The composer needn't have worried. This quartet stirs emotions as deep as any by Brahms or Dvořák. Verdi dramatically states the first theme, suppressing its urgency until the cello's scampering figure releases the tension. Like the interlude between two stormy acts, the Andantino is melancholic, marked to be played con eleganza. Listen to the Prestissimo and you'll have no doubts that an opera composer had to have written it. In its middle section, the cello plays lyrically, like the tenor singing the serenade "Deserto sulla terra" from Il Trovatore, with a pizzicato accompaniment instead of mandolin!

Benjamin Britten's final string quartet was once of his last works and, like Shostakovich's Fifteenth string quartet, contains obvious strains of impending death. There are many quiet corridors winding through this piece: three of the five movements are marked "with moderate movement," "very calm," and "slow." The "very calm" movement three, with its high register first violin leading the way, is most disquieting. Although played adagio, it is as dramatic as the "Burlesque" fourth movement, with its raucous self-parody and danse macabre aura. Ashenbach's "I love you" motif from Britten's opera Death in Venice appears repeatedly in the final slow movement, sometimes distorted, and sometimes barbed with regret.

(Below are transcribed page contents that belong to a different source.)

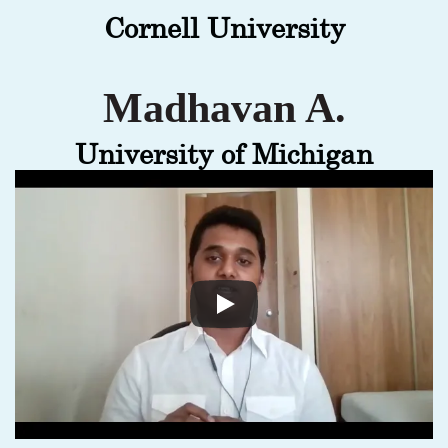
Cornell University
Madhavan A.
University of Michigan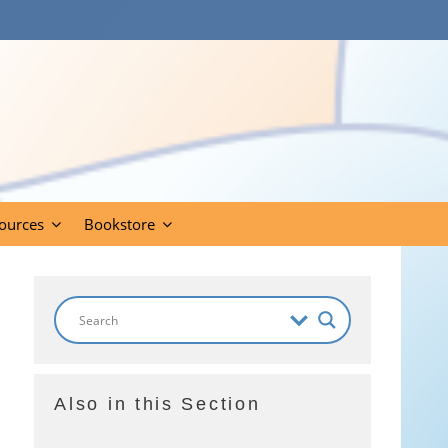
ources
Bookstore
Also in this Section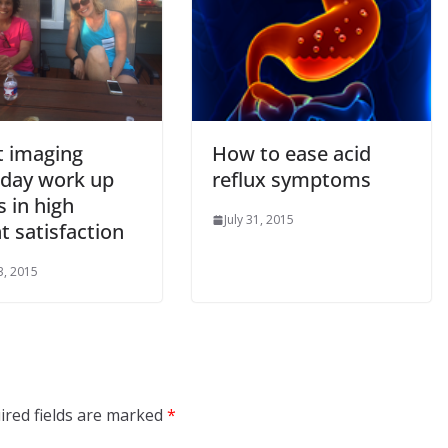
t imaging
How to ease acid
day work up
reflux symptoms
s in high
July 31, 2015
t satisfaction
3, 2015
ired fields are marked
*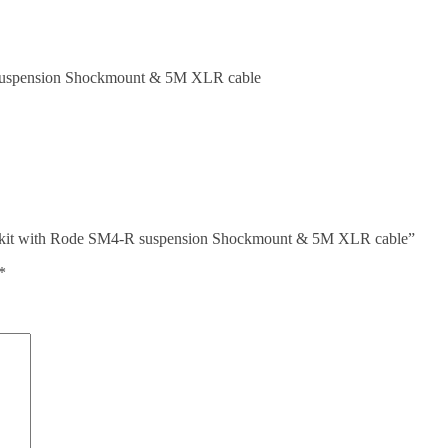
suspension Shockmount & 5M XLR cable
e kit with Rode SM4-R suspension Shockmount & 5M XLR cable”
*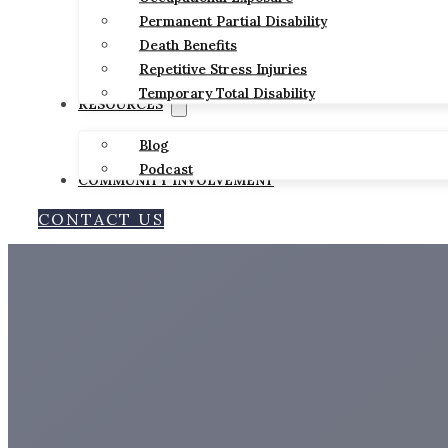
Permanent Partial Disability
Death Benefits
Repetitive Stress Injuries
Temporary Total Disability
RESOURCES
Blog
Podcast
COMMUNITY INVOLVEMENT
CONTACT US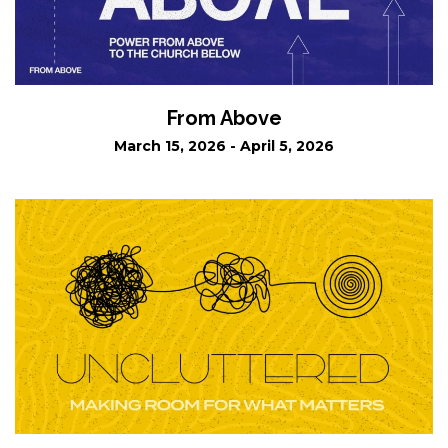
From Above
March 15, 2026 - April 5, 2026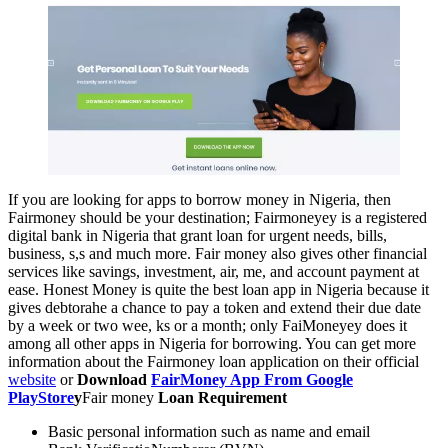
If you are looking for apps to borrow money in Nigeria, then
Fairmoney should be your destination; Fairmoneyey is a registered
digital bank in Nigeria that grant loan for urgent needs, bills,
business, s,s and much more. Fair money also gives other financial
services like savings, investment, air, me, and account payment at
ease. Honest Money is quite the best loan app in Nigeria because it
gives debtorahe a chance to pay a token and extend their due date
by a week or two wee, ks or a month; only FaiMoneyey does it
among all other apps in Nigeria for borrowing. You can get more
information about the Fairmoney loan application on their official
website
or
Download
FairMoney App From Google
PlayStore
y
Fair money
Loan Requirement
Basic personal information such as name and email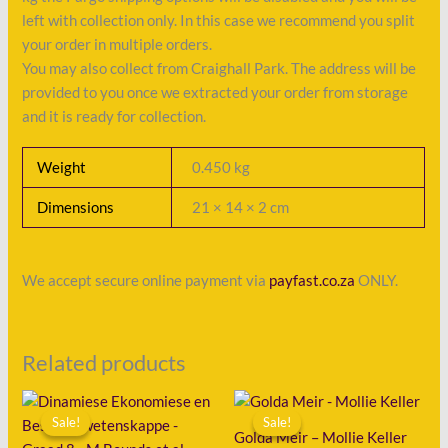
left with collection only. In this case we recommend you split
your order in multiple orders.
You may also collect from Craighall Park. The address will be
provided to you once we extracted your order from storage
and it is ready for collection.
Weight
0.450 kg
Dimensions
21 × 14 × 2 cm
We accept secure online payment via
payfast.co.za
ONLY.
Related products
Original
Current
Original
Current
price
price
price
price
Sale!
Sale!
Sale!
Sale!
was:
is:
was:
is:
Golda Meir – Mollie Keller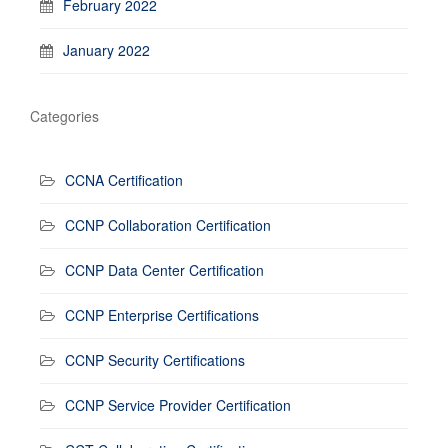
February 2022
January 2022
Categories
CCNA Certification
CCNP Collaboration Certification
CCNP Data Center Certification
CCNP Enterprise Certifications
CCNP Security Certifications
CCNP Service Provider Certification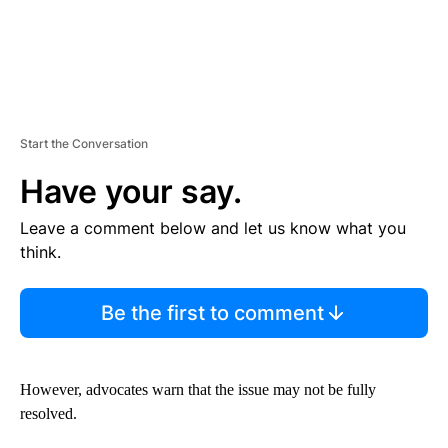
Start the Conversation
Have your say.
Leave a comment below and let us know what you
think.
Be the first to comment
However, advocates warn that the issue may not be fully
resolved.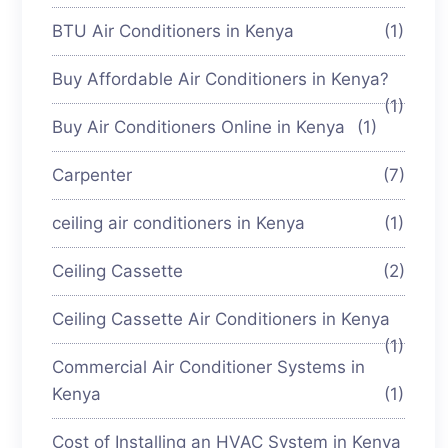
BTU Air Conditioners in Kenya
(1)
Buy Affordable Air Conditioners in Kenya?
(1)
Buy Air Conditioners Online in Kenya
(1)
Carpenter
(7)
ceiling air conditioners in Kenya
(1)
Ceiling Cassette
(2)
Ceiling Cassette Air Conditioners in Kenya
(1)
Commercial Air Conditioner Systems in
Kenya
(1)
Cost of Installing an HVAC System in Kenya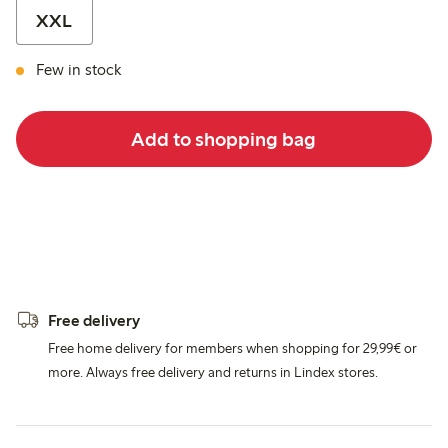
XXL
Few in stock
Add to shopping bag
Free delivery
Free home delivery for members when shopping for 29,99€ or
more. Always free delivery and returns in Lindex stores.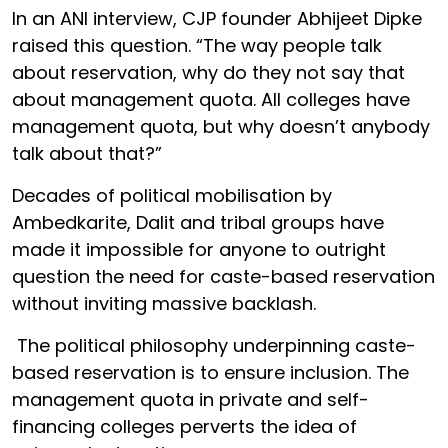
In an ANI interview, CJP founder Abhijeet Dipke
raised this question. “The way people talk
about reservation, why do they not say that
about management quota. All colleges have
management quota, but why doesn’t anybody
talk about that?”
Decades of political mobilisation by
Ambedkarite, Dalit and tribal groups have
made it impossible for anyone to outright
question the need for caste-based reservation
without inviting massive backlash.
The political philosophy underpinning caste-
based reservation is to ensure inclusion. The
management quota in private and self-
financing colleges perverts the idea of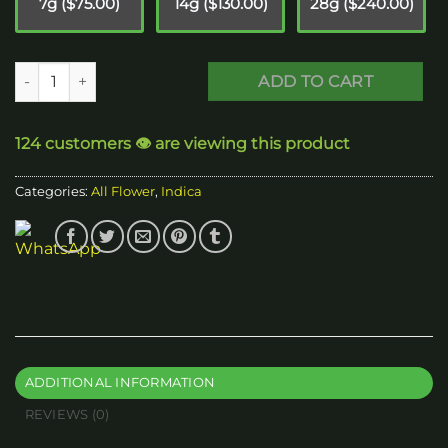
7g ($75.00)
14g ($130.00)
28g ($240.00)
Pink Bugatti - Indica quantity
ADD TO CART
124 customers 👁️ are viewing this product
Categories:
All Flower
,
Indica
ADDITIONAL INFORMATION
REVIEWS (0)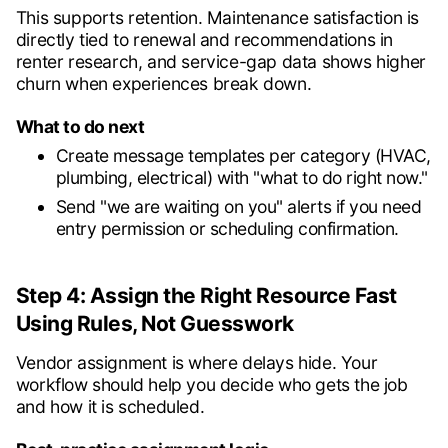
This supports retention. Maintenance satisfaction is
directly tied to renewal and recommendations in
renter research, and service-gap data shows higher
churn when experiences break down.
What to do next
Create message templates per category (HVAC,
plumbing, electrical) with "what to do right now."
Send "we are waiting on you" alerts if you need
entry permission or scheduling confirmation.
Step 4: Assign the Right Resource Fast
Using Rules, Not Guesswork
Vendor assignment is where delays hide. Your
workflow should help you decide who gets the job
and how it is scheduled.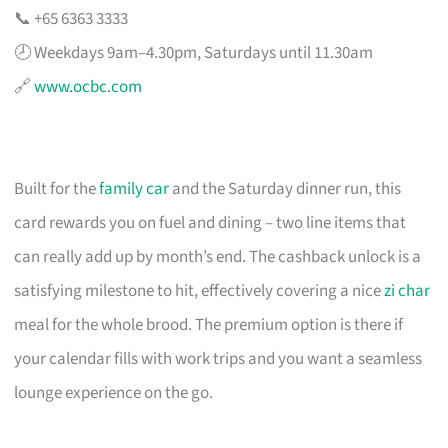
📞 +65 6363 3333
🕗 Weekdays 9am–4.30pm, Saturdays until 11.30am
🔗
www.ocbc.com
Built for the
family car
and the Saturday dinner run, this
card rewards you on fuel and dining – two line items that
can really add up by month’s end. The cashback unlock is a
satisfying milestone to hit, effectively covering a nice
zi char
meal for the whole brood. The premium option is there if
your calendar fills with work trips and you want a seamless
lounge experience on the go.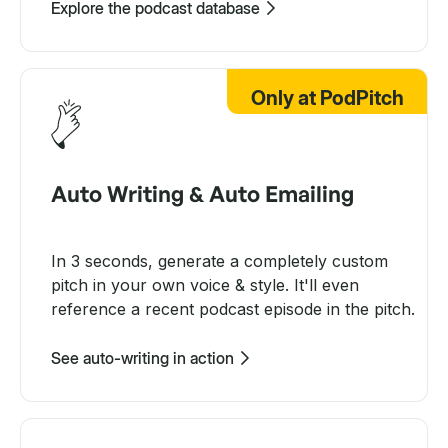
Explore the podcast database
Only at PodPitch
Auto Writing & Auto Emailing
In 3 seconds, generate a completely custom
pitch in your own voice & style. It'll even
reference a recent podcast episode in the pitch.
See auto-writing in action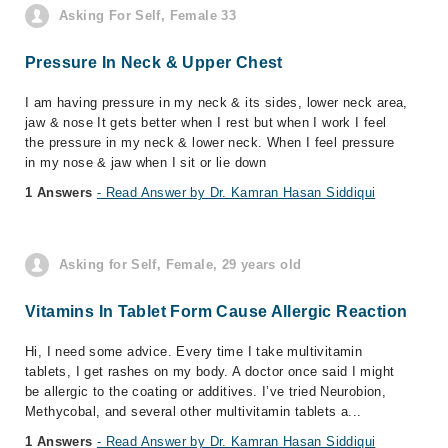
Asking For Self, Female 33
Pressure In Neck & Upper Chest
I am having pressure in my neck & its sides, lower neck area,
jaw & nose It gets better when I rest but when I work I feel
the pressure in my neck & lower neck. When I feel pressure
in my nose & jaw when I sit or lie down
1 Answers
- Read Answer by Dr. Kamran Hasan Siddiqui
Asking for Self, Female, 29 years old
Vitamins In Tablet Form Cause Allergic Reaction
Hi, I need some advice. Every time I take multivitamin
tablets, I get rashes on my body. A doctor once said I might
be allergic to the coating or additives. I’ve tried Neurobion,
Methycobal, and several other multivitamin tablets a...
1 Answers
- Read Answer by Dr. Kamran Hasan Siddiqui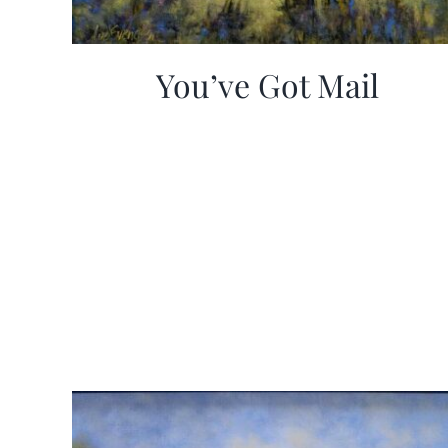
You’ve Got Mail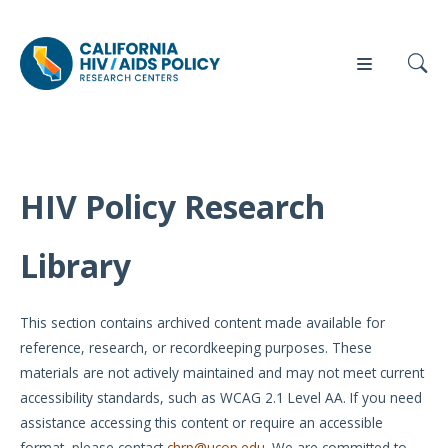
HIV Policy Research
Our
Who
Events
Press
Work
We Are
Library
News
Policy
Our Team
Briefs
This section contains archived content made available for
Our
reference, research, or recordkeeping purposes. These
Full
Partners
materials are not actively maintained and may not meet current
Reports
accessibility standards, such as WCAG 2.1 Level AA. If you need
Contact
assistance accessing this content or require an accessible
Manuscripts
Us
format, please contact
chrp@ucop.edu
. We are committed to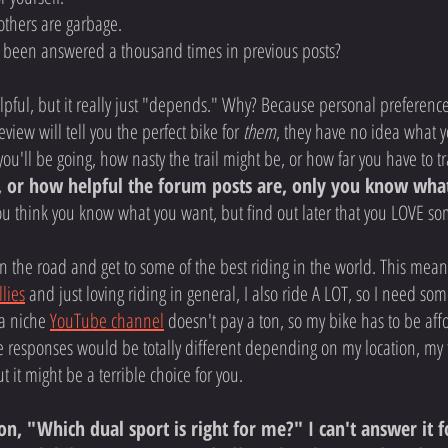
others are garbage.
s been answered a thousand times in previous posts?
pful, but it really just "depends." Why? Because personal preference re
view will tell you the perfect bike for
them
, they have no idea what y
you'll be going, how nasty the trail might be, or how far you have to trav
 or how helpful the forum posts are, only you know wha
ou think you know what you want, but find out later that you LOVE s
 on the road and get to some of the best riding in the world. This mea
llies
and just loving riding in general, I also ride A LOT, so I need so
 a niche
YouTube channel
doesn't pay a ton, so my bike has to be aff
e responses would be totally different depending on my location, my 
t it might be a terrible choice for you.
, "Which dual sport is right for me?" I can't answer it fo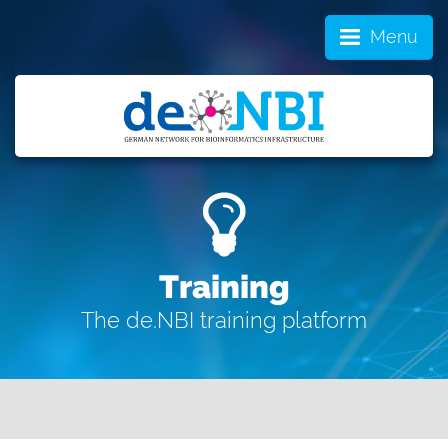
Menu
Training
The de.NBI training platform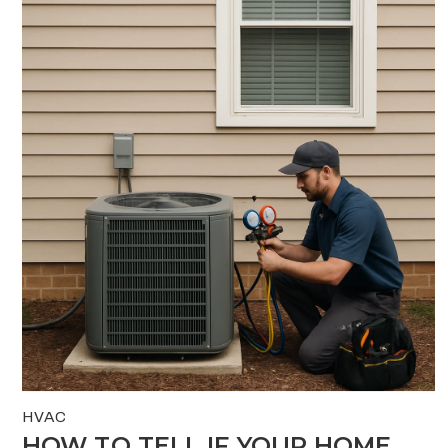
HVAC
HOW TO TELL IF YOUR HOME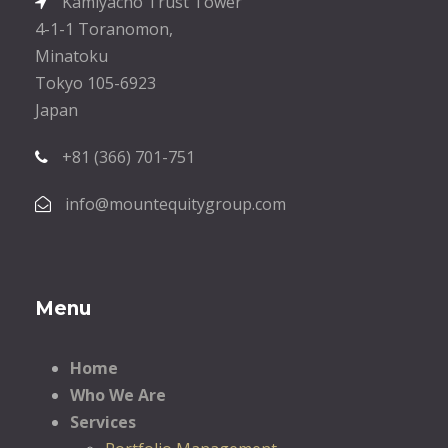
Kamiyacho Trust Tower
4-1-1 Toranomon,
Minatoku
Tokyo 105-6923
Japan
+81 (366) 701-751
info@mountequitygroup.com
Menu
Home
Who We Are
Services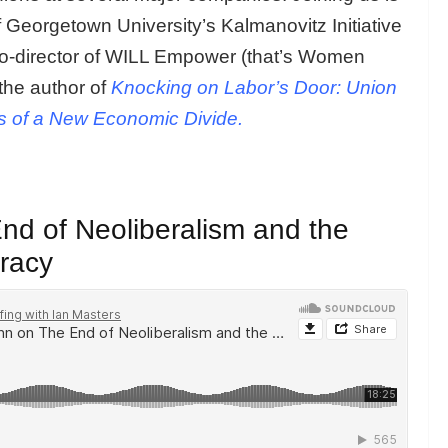
f Georgetown University’s Kalmanovitz Initiative
co-director of WILL Empower (that’s Women
the author of
Knocking on Labor’s Door: Union
s of a New Economic Divide.
d of Neoliberalism and the
racy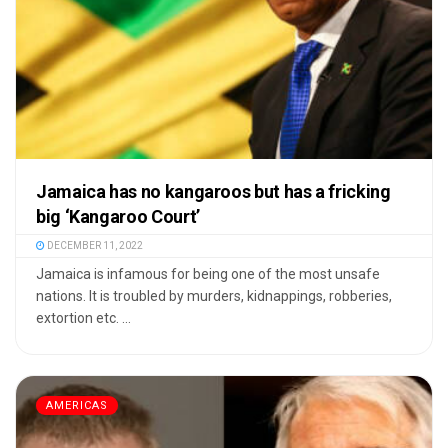
Jamaica has no kangaroos but has a fricking
big ‘Kangaroo Court’
DECEMBER 11, 2022
Jamaica is infamous for being one of the most unsafe
nations. It is troubled by murders, kidnappings, robberies,
extortion etc. ...
AMERICAS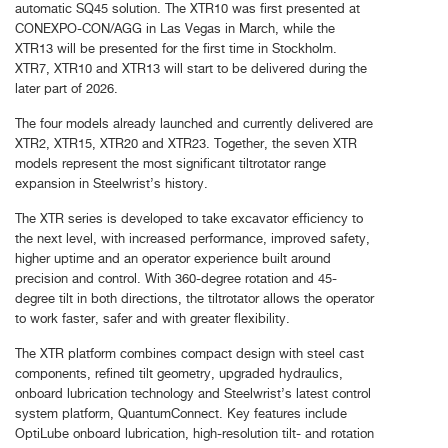
automatic SQ45 solution. The XTR10 was first presented at
CONEXPO-CON/AGG in Las Vegas in March, while the
XTR13 will be presented for the first time in Stockholm.
XTR7, XTR10 and XTR13 will start to be delivered during the
later part of 2026.
The four models already launched and currently delivered are
XTR2, XTR15, XTR20 and XTR23. Together, the seven XTR
models represent the most significant tiltrotator range
expansion in Steelwrist’s history.
The XTR series is developed to take excavator efficiency to
the next level, with increased performance, improved safety,
higher uptime and an operator experience built around
precision and control. With 360-degree rotation and 45-
degree tilt in both directions, the tiltrotator allows the operator
to work faster, safer and with greater flexibility.
The XTR platform combines compact design with steel cast
components, refined tilt geometry, upgraded hydraulics,
onboard lubrication technology and Steelwrist’s latest control
system platform, QuantumConnect. Key features include
OptiLube onboard lubrication, high-resolution tilt- and rotation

The Verdi Quartet performs both works superbly, presenting an eminently likeable rendition of the Verdi' however, they particularly shine most brightly through the misty themes of Britten's swan song. So what do these works have in common? They're both quartets from opera composers. The final work is a curious inclusion: Thomas Rabenschlag's eight-minute Paraphrase on Themes from the opera Aïda." As a transcription, it is adequate, but barely touches Beethoven's transcriptions from Mozart's Magic Flute or Liszt's various transcriptions. Hänssler might have capped off this CD with the more delectable I Crisantemi ("Chrysanthemums"), Puccini's only work for string quartet.